You know, at the moment there is a massive expectation out there, so there is a very high risk
that people are not going to get what they expect. I, I guess, put out a call to all of you and all
of us to react to that lack of meeting in expectations in a positive and constructive way. The
destructive forces come in when, "I am not getting what I expect so I’m going to try and pull
the scheme down, or try and change the scheme, or try and argue against the scheme." And
that set in place a negative dynamic, which is very quickly built on and, and supported by
people who would rather not, not spend the $20 billion, such as politicians, for example.
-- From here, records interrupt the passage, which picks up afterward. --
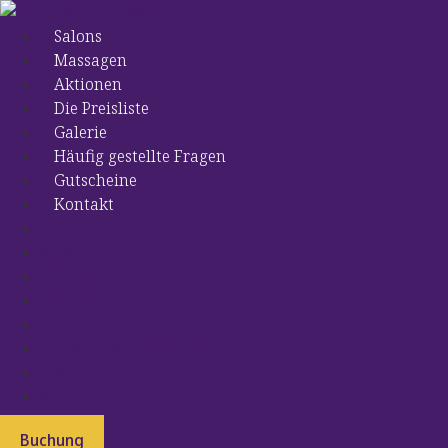
Preskočiť
na
Salons
obsah
Massagen
Aktionen
Die Preisliste
Galerie
Häufig gestellte Fragen
Gutscheine
Kontakt
Salons
Massagen
Aktionen
Die Preisliste
Galerie
Häufig gestellte Fragen
Gutscheine
Kontakt
Buchung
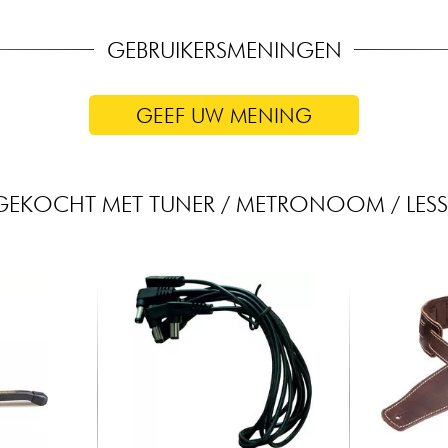
GEBRUIKERSMENINGEN
GEEF UW MENING
GEKOCHT MET TUNER / METRONOOM / LES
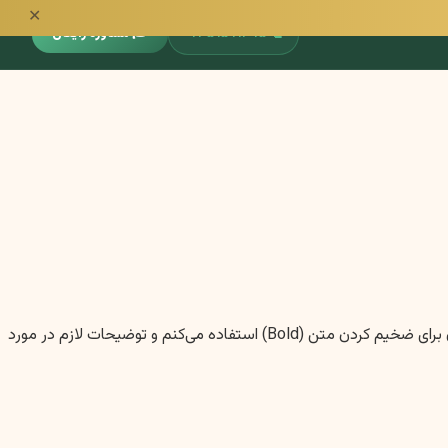
✕
📞
۰۹۳۵۱۵۹۱۳۹۵
🎓 مشاوره رایگان
با کمال احترام، برای شبیه‌سازی تیترها با فرمت واقعی H1، H2 و H3 (با در نظر گرفتن سایز و ضخامت فونت) در خروجی متنی، از نمادهای مارک‌داون برای ضخیم کردن متن (Bold) استفاده می‌کنم و توضیحات لازم در مورد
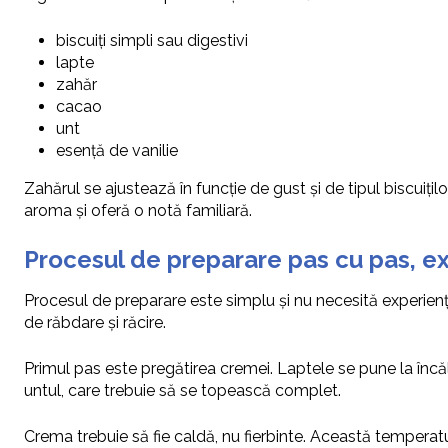
biscuiți simpli sau digestivi
lapte
zahăr
cacao
unt
esență de vanilie
Zahărul se ajustează în funcție de gust și de tipul biscui
aroma și oferă o notă familiară.
Procesul de preparare pas cu pas, ex
Procesul de preparare este simplu și nu necesită experiență
de răbdare și răcire.
Primul pas este pregătirea cremei. Laptele se pune la înc
untul, care trebuie să se topească complet.
Crema trebuie să fie caldă, nu fierbinte. Această temperatur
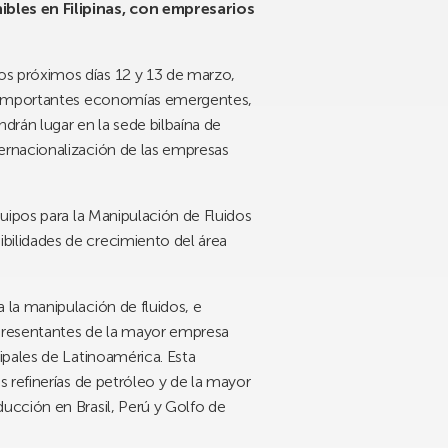
bles en Filipinas, con empresarios
s próximos días 12 y 13 de marzo,
os importantes economías emergentes,
drán lugar en la sede bilbaína de
ernacionalización de las empresas
uipos para la Manipulación de Fluidos
ilidades de crecimiento del área
la manipulación de fluidos, e
epresentantes de la mayor empresa
ipales de Latinoamérica. Esta
 refinerías de petróleo y de la mayor
ucción en Brasil, Perú y Golfo de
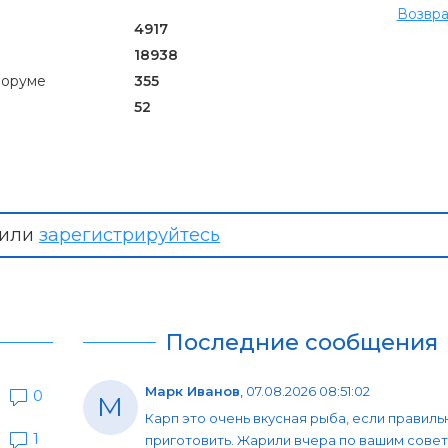
Возвра
4917
18938
форуме
355
52
или
зарегистрируйтесь
Последние сообщения
Марк Иванов
,
07.08.2026 08:51:02
0
М
Карп это очень вкусная рыба, если правиль
1
приготовить. Жарили вчера по вашим совет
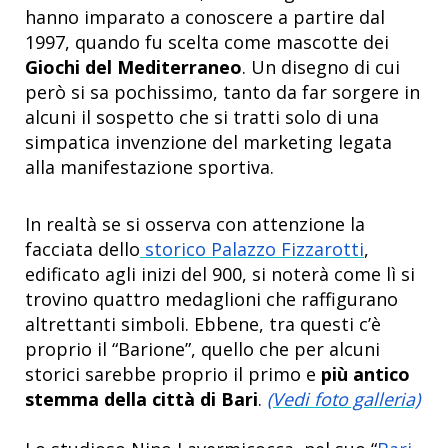
hanno imparato a conoscere a partire dal
1997, quando fu scelta come mascotte dei
Giochi del Mediterraneo
. Un disegno di cui
però si sa pochissimo, tanto da far sorgere in
alcuni il sospetto che si tratti solo di una
simpatica invenzione del marketing legata
alla manifestazione sportiva.
In realtà se si osserva con attenzione la
facciata dello
storico Palazzo Fizzarotti
,
edificato agli inizi del 900, si noterà come lì si
trovino quattro medaglioni che raffigurano
altrettanti simboli. Ebbene, tra questi c’è
proprio il “Barione”, quello che per alcuni
storici sarebbe proprio il primo e
più antico
stemma della città di Bari
.
(Vedi foto galleria)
So it is critically important that we pull together here. Not everyone is going to get everything
they expect. But just the very fact of having $20 billion instead of $6 billion means you are
going to get a hell of a lot more than you are getting at the moment. So, please, all of us,
work together.
The other tension happens when support providers, service organisations, basically don't do
their job properly. So, in the insurance world, it is about claims agents, claims managers,
service providers, doctors, health professionals, acting as just shopkeepers, not really getting
inside and helping the people they are there for. So I would also implore the support
structure, the industry, to really get on board with the fact that this scheme is now owned by
people with a disability and their families, and that is who it is there to support. Thank you.
17
(Applause)
MAURICE CORCORAN:
Thank you to all our panellist on behalf of the crew. So, if you could show your appreciation.
We are going to break for lunch and then go straight into the concurrent sessions afterwards.
So, please refer to your programs. And thank you.